Snook: Is that possible? I’ve been told that your world will be totally destroyed—so how will it be possible for any of you to survive?
There is only one way in which we can survive, Equal Oil—and that is by entering your world.
On behalf of the People…and in the name of Life…I am asking your race to make room for us on Earth.
The bright light had been switched on again, transforming the tunnel into a pantomime setting, and the cast of strangers was assembled as before. Snook stared at each in turn, until they had assumed their identities. Murphy was looking at him with a slight frown, but the other men were standing near the light and their attention was focused on a flat rectangular object. It took Snook a few seconds to identify it as the writing pad which Ambrose had given him. Ambrose raised his eyes in a long, level stare.
“What is this, Gil?” he said. “What’s happening here?”
Snook flexed his fingers, trying to orient himself in his own body. “I’m sorry. Felleth must have forgotten to give me the message, or perhaps there wasn’t enough time.”
“I’ve got the message! Look at it!” Ambrose held the pad in front of Snook’s face. The entire top sheet was covered with words and mathematical symbols, laid out in perfectly straight lines as if they had been typed.
Snook touched the block with his fingertips, feeling the faint indentations caused by the pen. “Did I do that?”
“In about thirty seconds flat, old boy,” Helig said. “I tell you, I’ve never seen anything like it. I’ve heard of automatic writing, but I never really believed in it till now. I tell you, this is…”
“We can go into that later,” Ambrose cut in. “Gil, do you know what this is?”
Snook swallowed with difficulty, playing for time in which to think. “What does it look like to you?”
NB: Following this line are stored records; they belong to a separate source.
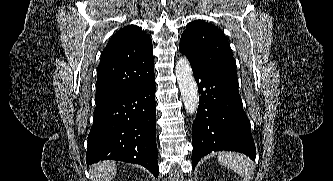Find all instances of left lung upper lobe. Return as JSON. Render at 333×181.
Returning a JSON list of instances; mask_svg holds the SVG:
<instances>
[{"mask_svg": "<svg viewBox=\"0 0 333 181\" xmlns=\"http://www.w3.org/2000/svg\"><path fill=\"white\" fill-rule=\"evenodd\" d=\"M179 49L191 64L238 82L230 45L213 24L203 20L191 22L181 35Z\"/></svg>", "mask_w": 333, "mask_h": 181, "instance_id": "5c2ea615", "label": "left lung upper lobe"}]
</instances>
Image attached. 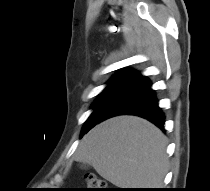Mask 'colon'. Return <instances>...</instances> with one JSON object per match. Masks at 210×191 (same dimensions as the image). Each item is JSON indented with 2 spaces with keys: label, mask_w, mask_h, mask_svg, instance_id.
<instances>
[{
  "label": "colon",
  "mask_w": 210,
  "mask_h": 191,
  "mask_svg": "<svg viewBox=\"0 0 210 191\" xmlns=\"http://www.w3.org/2000/svg\"><path fill=\"white\" fill-rule=\"evenodd\" d=\"M83 191H112L107 183L95 174L86 176V188Z\"/></svg>",
  "instance_id": "5ec220e1"
}]
</instances>
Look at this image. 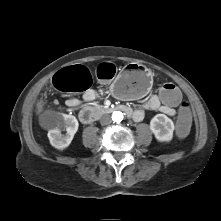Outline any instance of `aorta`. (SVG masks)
Returning a JSON list of instances; mask_svg holds the SVG:
<instances>
[{"instance_id":"1","label":"aorta","mask_w":221,"mask_h":221,"mask_svg":"<svg viewBox=\"0 0 221 221\" xmlns=\"http://www.w3.org/2000/svg\"><path fill=\"white\" fill-rule=\"evenodd\" d=\"M124 116L121 111H114L112 114V120L114 122L120 123L123 120Z\"/></svg>"}]
</instances>
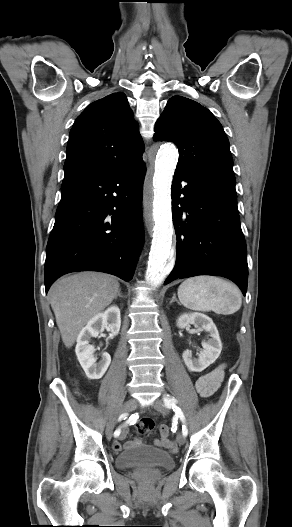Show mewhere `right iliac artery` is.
I'll use <instances>...</instances> for the list:
<instances>
[{
	"label": "right iliac artery",
	"instance_id": "1",
	"mask_svg": "<svg viewBox=\"0 0 292 527\" xmlns=\"http://www.w3.org/2000/svg\"><path fill=\"white\" fill-rule=\"evenodd\" d=\"M137 419H138L137 414L136 413H132V416L129 418V420H125L124 421V424H122V427L126 426V428H132V426H136ZM118 420H119V418H118ZM120 429H121V426H118V429L114 432V436L115 437L120 435V432H121Z\"/></svg>",
	"mask_w": 292,
	"mask_h": 527
}]
</instances>
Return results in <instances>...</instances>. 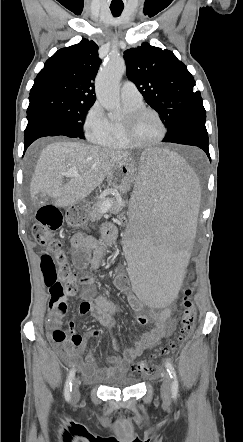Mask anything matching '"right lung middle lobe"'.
Returning a JSON list of instances; mask_svg holds the SVG:
<instances>
[{"label":"right lung middle lobe","mask_w":243,"mask_h":442,"mask_svg":"<svg viewBox=\"0 0 243 442\" xmlns=\"http://www.w3.org/2000/svg\"><path fill=\"white\" fill-rule=\"evenodd\" d=\"M27 118L44 116L63 124L77 137L85 139L83 125L87 111L93 105L60 94H44L29 97Z\"/></svg>","instance_id":"right-lung-middle-lobe-1"}]
</instances>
“These equations appear to outline a process, using inverse beta-decay, which would transmute antineutrino matter into protons and neutrons,” Ambrose said in a sombre voice. “At first glance it looks like a proposal for transferring objects from the Avernian universe into this one.”
“You’ve almost got it right,” Snook replied, reassured at hearing what might have been his own private fantasy voiced by another human being. “But Felleth wasn’t talking about transferring objects—he wants to send us some of his people.”
Chapter Eleven
They returned to the car in silence, each man in the lonely fortress of his own thoughts, and loaded it with the various items of equipment. On reaching the surface, Snook had not been surprised to note that the sky had clouded over in preparation for the grass rains which would last for approximately two weeks. It was as though the world was trying to model itself on his vision of Avernus, making ready for visitors. He shivered and rubbed his hands together, discovering as he did so that his right hand and forearm were curiously numb and tired. The group got into the car, with Ambrose taking the wheel, and the heavy silence continued until the vehicle had passed out through the gates of the mine enclosure.
“Gil’s phone is out of action,” Ambrose said, turning to Helig. “I suppose the first thing we should do is get you to another one.”
Helig smiled complacently and his eyelids drooped more than was usual. “It isn’t necessary, old boy. I’m accustomed to telephones mysteriously breaking down everywhere I go these days—so I brought a radio transmitter.” He tapped his jacket pocket. “I’ll file my story through a colleague in Matsa. All I need is somewhere to sit in peace for twenty minutes.”